Ce n'est pas ce que nous vîmes.
Lui, le garçon, était assis immobile au milieu de la route, une serviette de table à la main. Il avait l'air confus et poussiéreux. Il s'est levé en tremblant, et a commencé à se diriger vers nous, en état de choc, à moitié mort.
Son père, oubliant instantanément à quel point il détestait sa mère, courut vers lui et le serra dans ses bras.
Elle, la fillette, n'était pas assise. Elle était allongée face contre terre, son corps faisait un angle bizarre. Elle était immobile.
La mère, qui avait oublié à présent qu'elle détestait son mari, courut vers sa fille, qui gisait sur la route.
Elle tomba à genoux, attira l'enfant contre elle, la berça et la prit dans ses bras.
Tous les véhicules s'étaient arrêtés, et tout était calme comme la mort. Personne ne parlait ou même ne respirait.
Nous l'avons tous regardée se relever et marcher, hébétée et pleurant doucement, jusqu'à la table où ils avaient assis la petite fille pour le petit-déjeuner trente minutes plus tôt.
Et puis nous avons tous détourné le regard, aucun d'entre nous n'était en mesure de comprendre ce qui venait de se passer, si rapidement, si définitivement, devant nous.
Alors que nous nous rassemblions, nous avons entendu une voiture démarrer, son moteur vrombir et ses roues faire crisser les cailloux sous elles, et commencer à s'éloigner.
La foule autour de moi murmura quelque chose, puis se mit à crier et à courir vers la petite voiture blanche.

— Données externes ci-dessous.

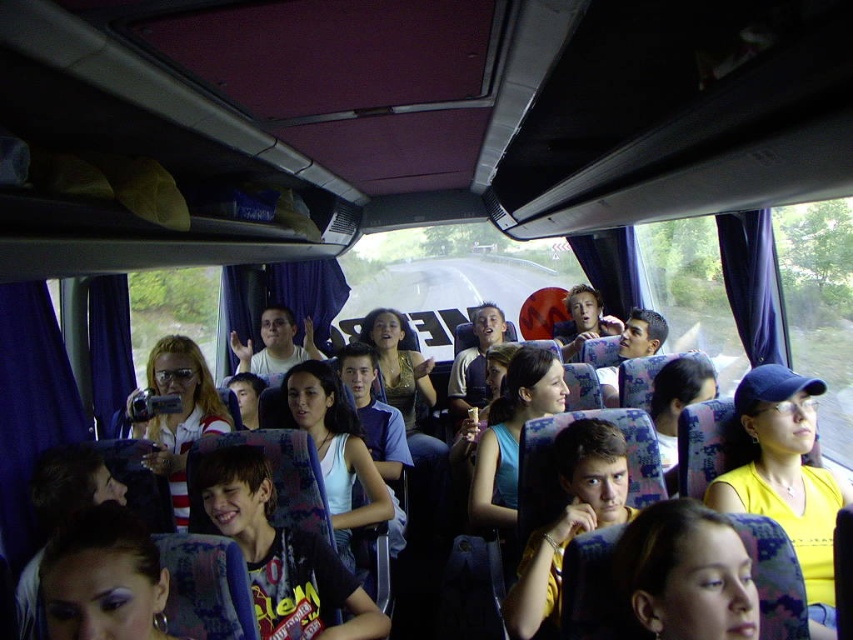 You are a passenger sitting in the bus and you see the yellow matte shirt at center and the smooth yellow shirt at lower right. Which one is positioned more to the right side of the bus?

The yellow matte shirt at center is positioned more to the right side of the bus than the smooth yellow shirt at lower right.

You are a passenger on a bus and want to find a seat. You notice two yellow shirts among the passengers. The yellow matte shirt at center and the smooth yellow shirt at lower right. Which of these two shirts is bigger in size?

The yellow matte shirt at center is larger in size compared to the smooth yellow shirt at lower right.

You are a bus passenger trying to find a seat. You see two yellow shirts in the scene. The yellow matte shirt at center and the smooth yellow shirt at lower right. Which one is wider?

The yellow matte shirt at center is wider than the smooth yellow shirt at lower right. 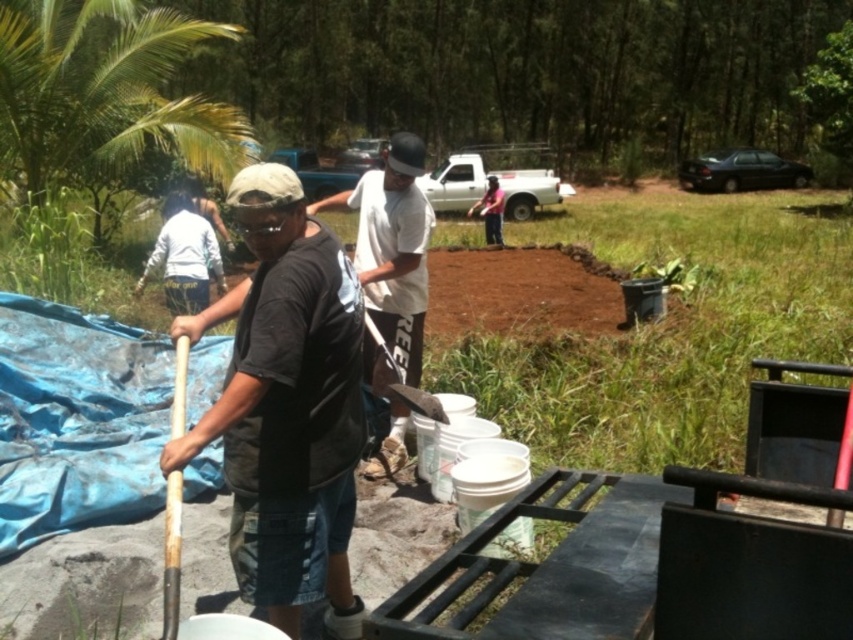 Can you confirm if dark gray t-shirt at center is thinner than wooden handle shovel at center?

In fact, dark gray t-shirt at center might be wider than wooden handle shovel at center.

Does dark gray t-shirt at center have a smaller size compared to wooden handle shovel at center?

Actually, dark gray t-shirt at center might be larger than wooden handle shovel at center.

The width and height of the screenshot is (853, 640). What do you see at coordinates (286, 406) in the screenshot?
I see `dark gray t-shirt at center` at bounding box center [286, 406].

Where is `dark gray t-shirt at center`? This screenshot has height=640, width=853. dark gray t-shirt at center is located at coordinates (286, 406).

Locate an element on the screen. Image resolution: width=853 pixels, height=640 pixels. dark gray t-shirt at center is located at coordinates (286, 406).

Is dark gray t-shirt at center to the left of white cotton shirt at center from the viewer's perspective?

Indeed, dark gray t-shirt at center is positioned on the left side of white cotton shirt at center.

In order to click on dark gray t-shirt at center in this screenshot , I will do `click(286, 406)`.

Based on the photo, is white cotton shirt at center above wooden handle shovel at center?

Indeed, white cotton shirt at center is positioned over wooden handle shovel at center.

Find the location of `white cotton shirt at center`. white cotton shirt at center is located at coordinates (392, 248). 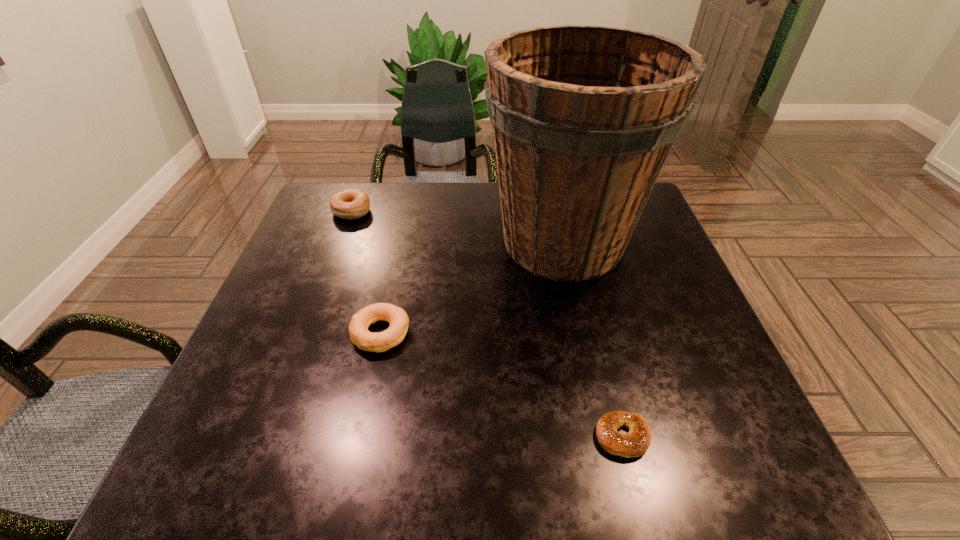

Des hommes, des femmes, des enfants, et le père, tous se précipitèrent vers la voiture qui essayait de faire demi-tour pour s'éloigner.
Mais la foule arriva la première.
Ils lui bloquèrent le passage, et une nouvelle vague de spectateurs en colère l'empêcha de faire marche arrière. La voiture avait peu de chances de s'enfuir. Elle tourna à gauche, à droite et encore à gauche, et tourna en rond mais ne trouva pas d'issue. La foule se rapprochait, l’empêchant de faire marche arrière ou d'avancer sans blesser plus de gens.
Elle la bloqua complètement, et ceux qui ne fermaient pas le poing et ne montraient pas le ciel commencèrent à la faire basculer d'avant en arrière ; le conducteur et le passager s'arcboutaient sans espoir tandis que leurs corps se heurtaient tour à tour de chaque côté.
On força la porte avant et le passager fut tiré de son siège. Avec le conducteur, il tomba à genoux sur la route de gravier.
Le bruit de la foule hurlante était assourdissant et, sans aucune défense, ces hommes furent frappés, battus à coups de pied ; ils se firent cracher dessus et furent châtiés avec des bâtons trouvés dans les environs et apportés à cet effet. Ils essayaient de se couvrir le visage avec leurs mains ensanglantées, mais, incapables de courir, de marcher ou même de ramper, ils furent fracassés à mort, lentement. Ils agonisèrent sans que leurs cris, leurs gémissements et leurs supplications ne soient remarqués.
"Dayā", criaient-ils, mais la foule ne les entendait pas, ne voulait pas les entendre, ne voulait pas s'arrêter.
"Dayā, dayā, dayā !
Mais il n'y avait aucune pitié.
Ce fut terminé en quelques minutes.
Toujours bruyante mais la colère assouvie, la foule retourna à ses affaires, ses véhicules, ses magasins, ses jeux, le bord du chemin de terre et ses tables au café. Les hommes gisaient immobiles au milieu de la route, brisés, tordus, le visage meurtri et tuméfié, nous regardant tous avec des yeux ternes de regret.
Il faisait au moins quarante degrés certes, mais vous en aviez eu trois pour le prix d'un.